**Activity**
The answer must be an exact reprint of the lines from the one with "имплантациялайтын" through the final line of the data, with no pictures included.

**Saved data entries**
Content starts
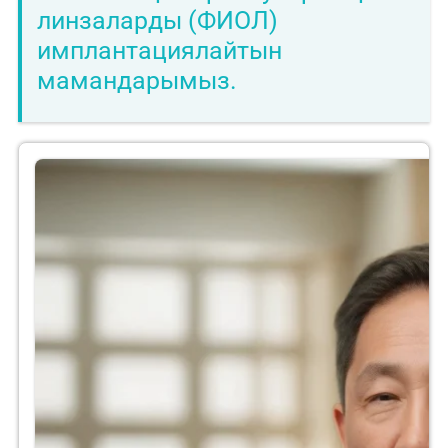
линзаларды (ФИОЛ)
имплантациялайтын
мамандарымыз.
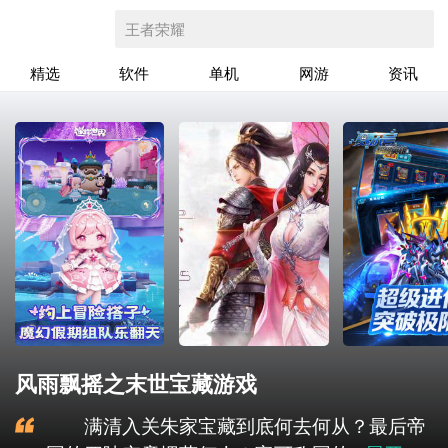
王者荣耀
精选
软件
单机
网游
资讯
风雨飘摇之末世宝藏游戏
满清入关朱家宝藏到底何去何从？最后帝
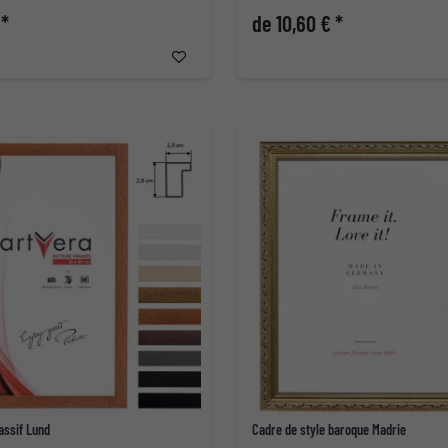
 *
de 10,60 € *
assif Lund
Cadre de style baroque Madrie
Content ends
**Your solution**
имплантациялайтын
мамандарымыз.
王者荣耀
精选
软件
单机
网游
资讯
风雨飘摇之末世宝藏游戏
满清入关朱家宝藏到底何去何从？最后帝
 *
de 10,60 € *
assif Lund
Cadre de style baroque Madrie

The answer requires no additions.